# Vertical Shaft wood splitter?



## avalancher (Nov 25, 2008)

I recently found an almost brand new Briggs 12.5 hp electric start vertical shaft engine on CL for 50 bucks, and have been considering building a new splitter using this to power a 16GPM pump, but I am having a time finding a bracket to mount the pump with.I noticed a lot of the MTD, Troy Built splitters have vertical shaft engines, but the bolt pattern is different than what is on the Briggs.
Anyone have any suggestions as to where you can find a vertical shaft bracket?NT doesnt have a listing for one, and I have done a google search without any luck.
Any disadvantages to a vertical shaft engine vs a horizontal?
How big of a pump can you power with a 12.5 hp?


----------



## leon (Nov 25, 2008)

*engines smengines/petrol junkies*



avalancher said:


> I recently found an almost brand new Briggs 12.5 hp electric start vertical shaft engine on CL for 50 bucks, and have been considering building a new splitter using this to power a 16GPM pump, but I am having a time finding a bracket to mount the pump with.I noticed a lot of the MTD, Troy Built splitters have vertical shaft engines, but the bolt pattern is different than what is on the Briggs.
> Anyone have any suggestions as to where you can find a vertical shaft bracket?NT doesnt have a listing for one, and I have done a google search without any luck.
> Any disadvantages to a vertical shaft engine vs a horizontal?
> How big of a pump can you power with a 12.5 hp?



Avalancher,

greetings and salutations from my corner of the soon to be frozen 

"Eastern Wilderness @1140 feet above mean sea level".

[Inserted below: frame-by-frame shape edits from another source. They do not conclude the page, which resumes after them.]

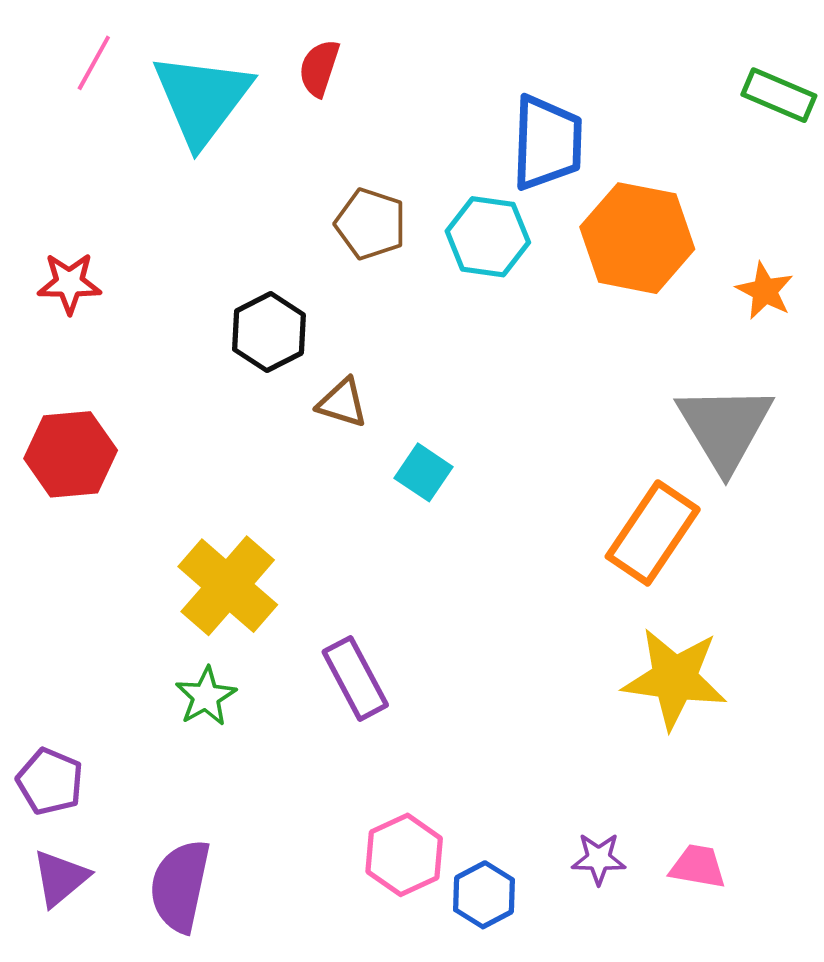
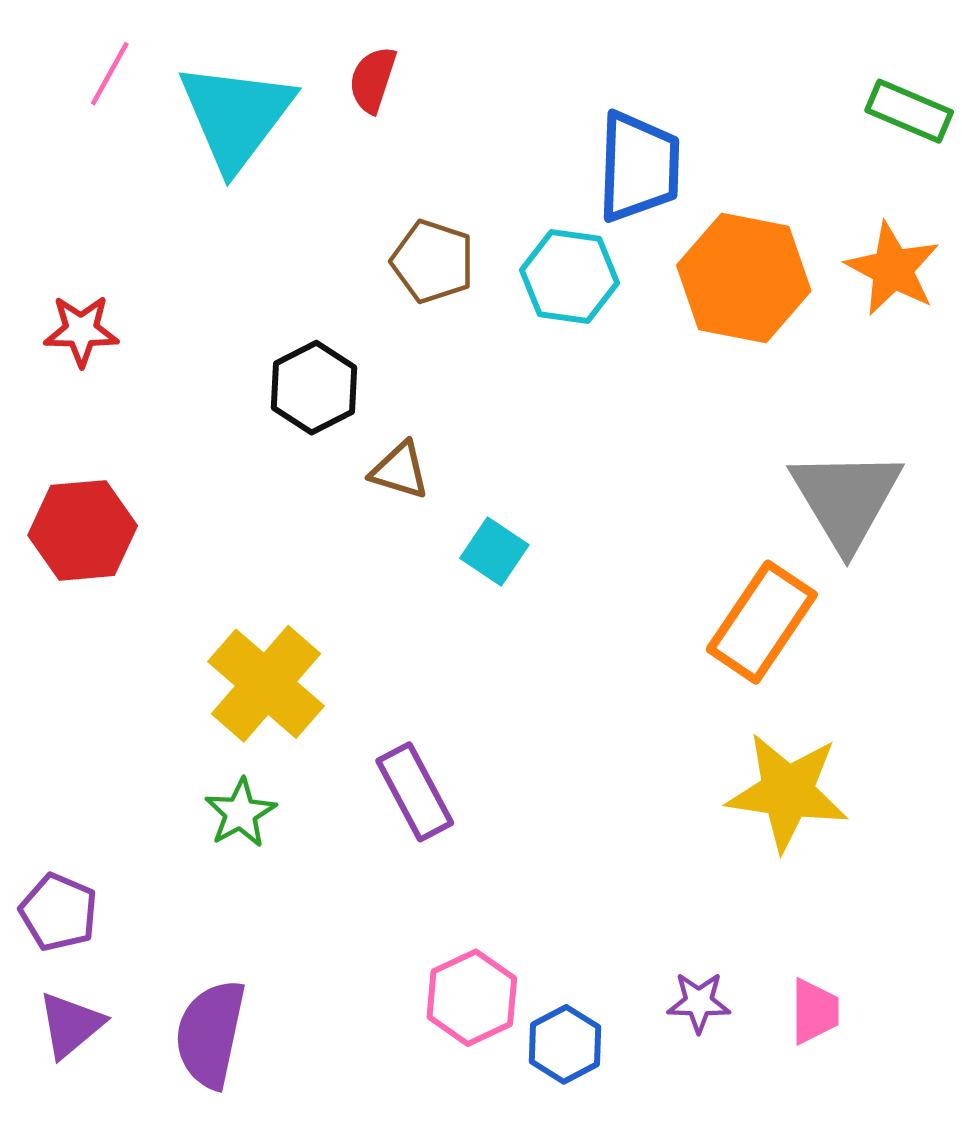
orange star: (765, 291) -> (893, 269), moved, size x1.4
pink trapezoid: (698, 866) -> (814, 1011), turned 80

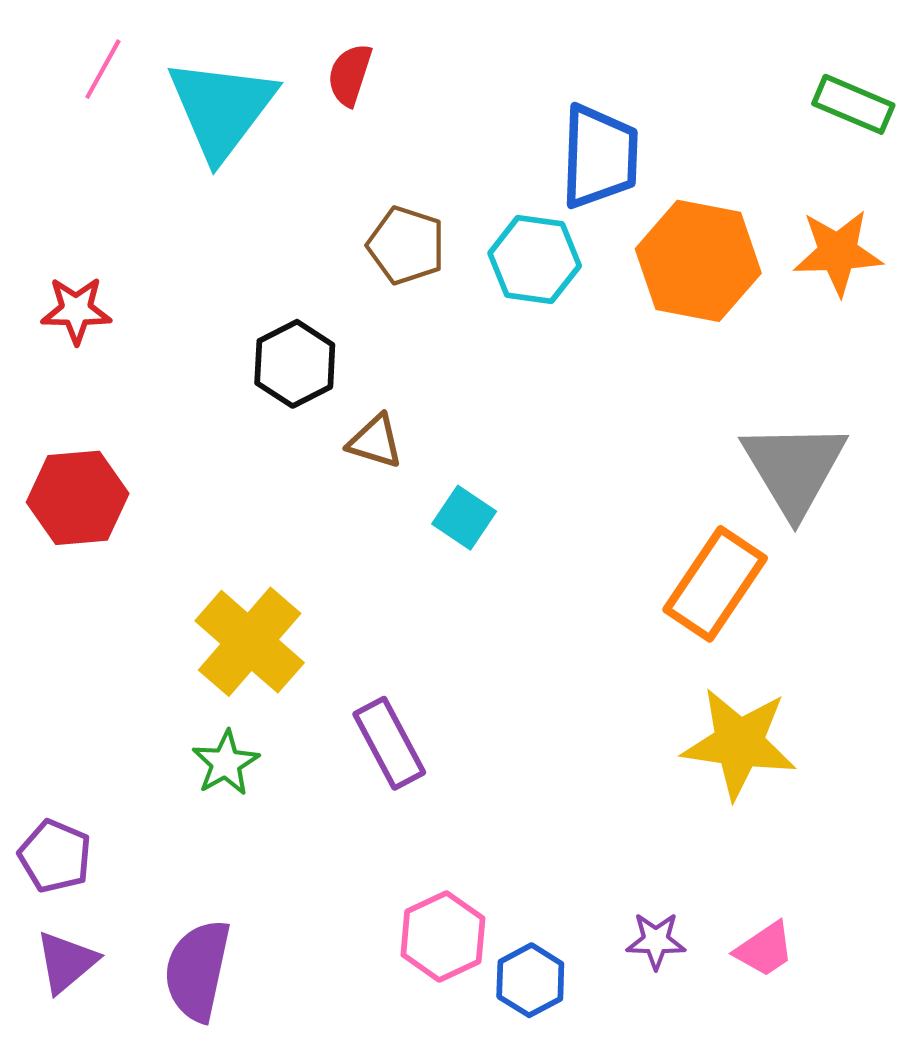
orange star: (893, 269) -> (838, 252), turned -30
pink trapezoid: (814, 1011) -> (764, 949), turned 56

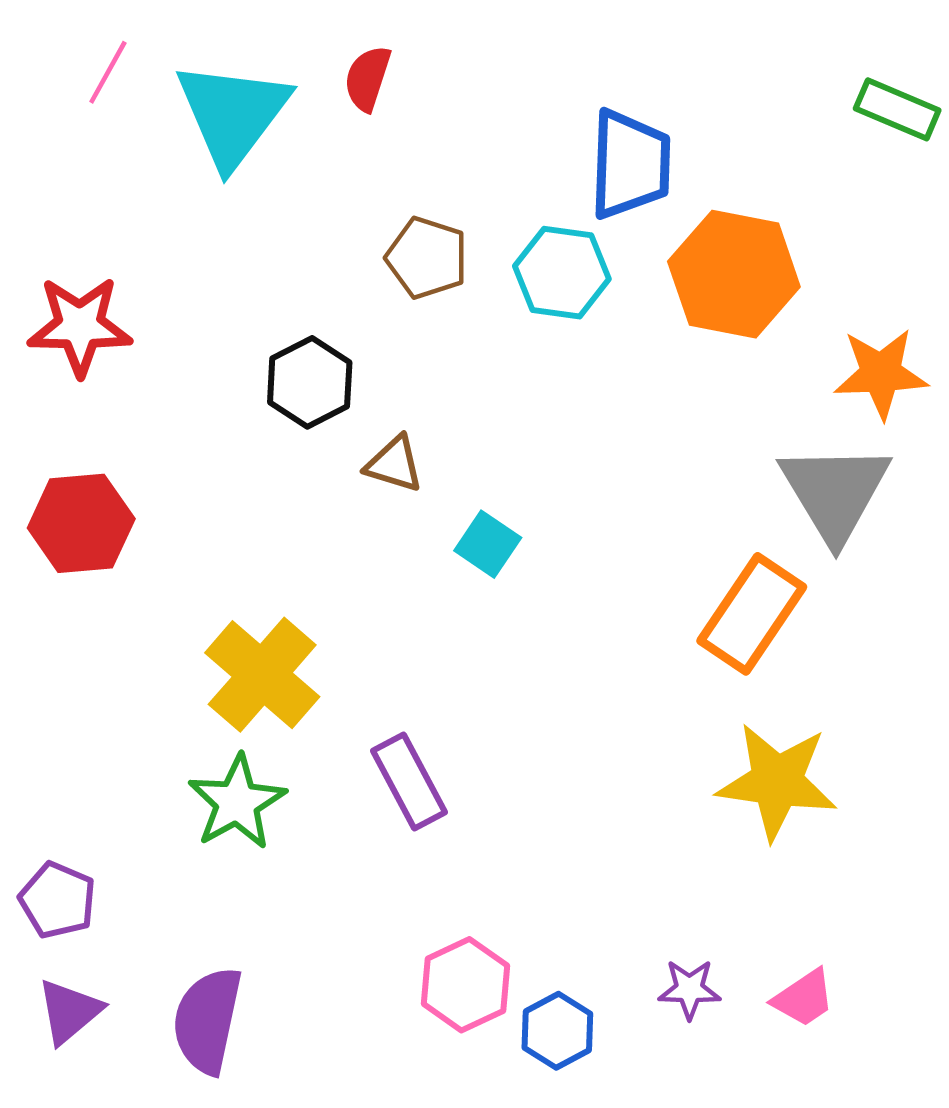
orange star: (838, 252) -> (881, 373), moved
red star: (76, 310) -> (80, 326), size x1.4
green star: (226, 763) -> (237, 802), size x1.4

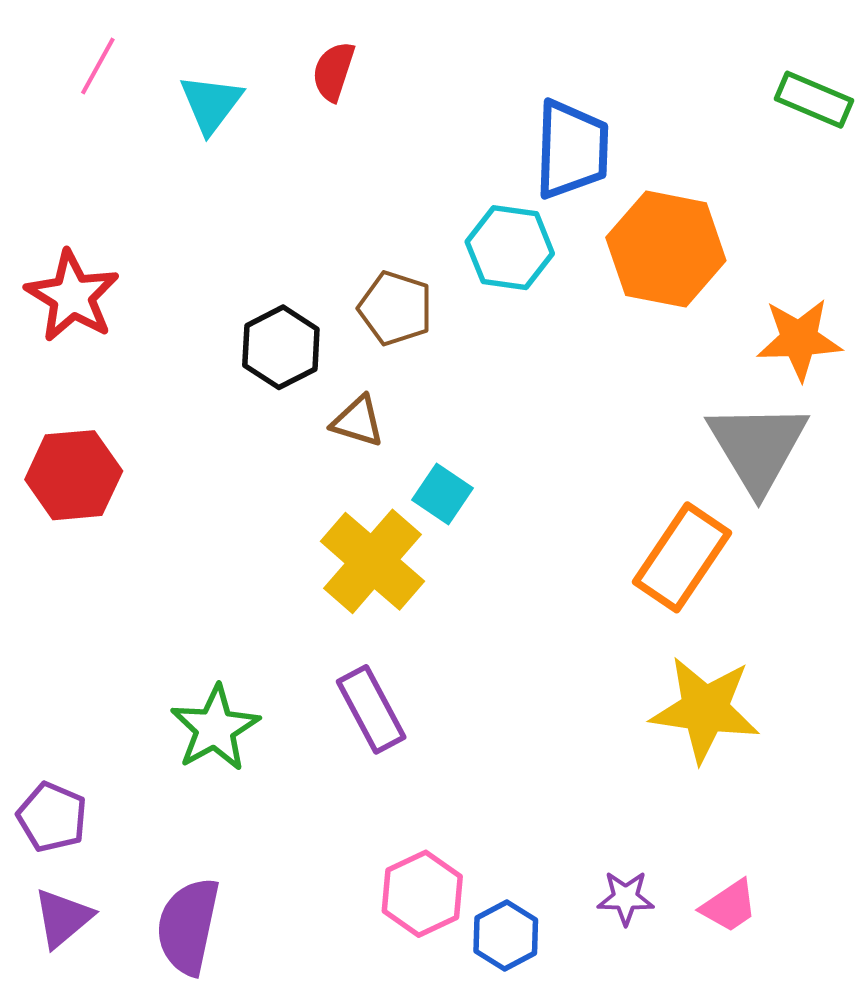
cyan triangle: (233, 114) -> (211, 104), size x0.6
brown pentagon: (427, 258) -> (395, 308), moved
red star: (80, 326) -> (72, 296), turned 30
yellow cross: (262, 675) -> (372, 561), moved

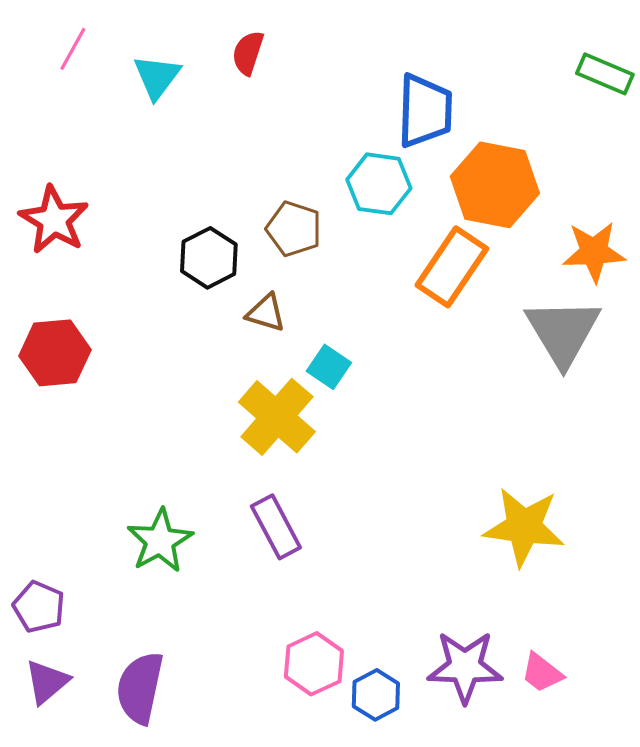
orange rectangle: (682, 557) -> (452, 267), moved
purple star: (626, 898) -> (465, 667), size x1.8
pink trapezoid: (729, 906) -> (542, 673), turned 72

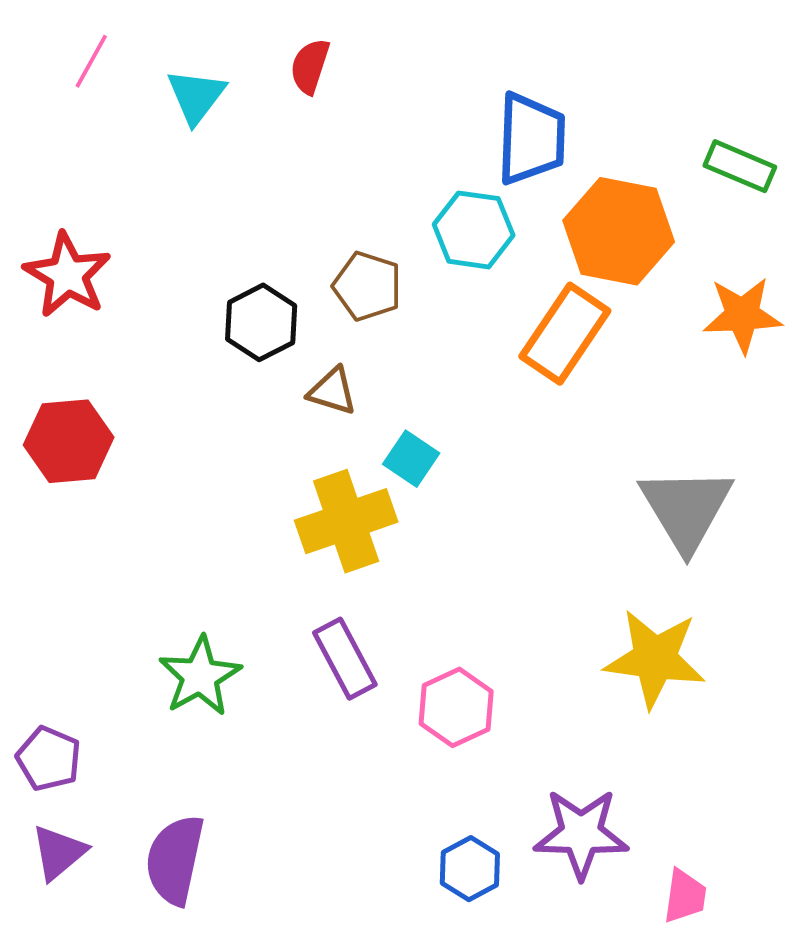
green rectangle: (605, 74) -> (740, 166), moved
gray triangle: (563, 332) -> (686, 509), moved
yellow cross: (277, 417) -> (346, 521), turned 30
pink hexagon: (314, 664) -> (456, 707), moved
pink trapezoid: (542, 673) -> (685, 896), moved, turned -120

You did not mention whether the engine has the four equidistant 

holes in the crankcase casting for a stand off pump bracket and 

lovejoy coupler.


First obtain the type number, serial number, series number, code 

number on the fan housing then:


First stop :The Briggs and Stratton web site" 

And then look up the model number of the engine and look further 

down the listings for all the different model types and options 

BUUUUUUUUUUUUT if the engine in question does not have the 

four equally spaced drilled holes in the crankcase casting 

surounding the crankshaft for a pump bracket and "Lovejoy 

coupler" it will not be possible to mount a bracket anyway.

leon  :agree2:


----------



## darren_nh (Nov 25, 2008)

I can't help on the bracket, but these guy's say a 22gpm will run on 12hp.

http://www.surpluscenter.com/item.asp?UID=2008112508551019&item=9-4896&catname=hydraulic


----------



## avalancher (Nov 25, 2008)

leon said:


> You did not mention whether the engine has the four holes in the crankcase casting for a stand off pump bracket and lovejoy coupler.
> 
> First obtain the type number, serial number, series number, code number on the fan housing then:
> 
> ...




Thanks for the advise. How about making your own bolt pattern by bolting the engine to a piece of plate with the existing bolt holes,then drilling the four holes for the pump bracket?
hate to scrap this project already, the engine is absolutly mint.


----------



## leon (Nov 25, 2008)

*log splitter, ugh!*



avalancher said:


> Thanks for the advise. How about making your own bolt pattern by bolting the engine to a piece of plate with the existing bolt holes,then drilling the four holes for the pump bracket?
> hate to scrap this project already, the engine is absolutly mint.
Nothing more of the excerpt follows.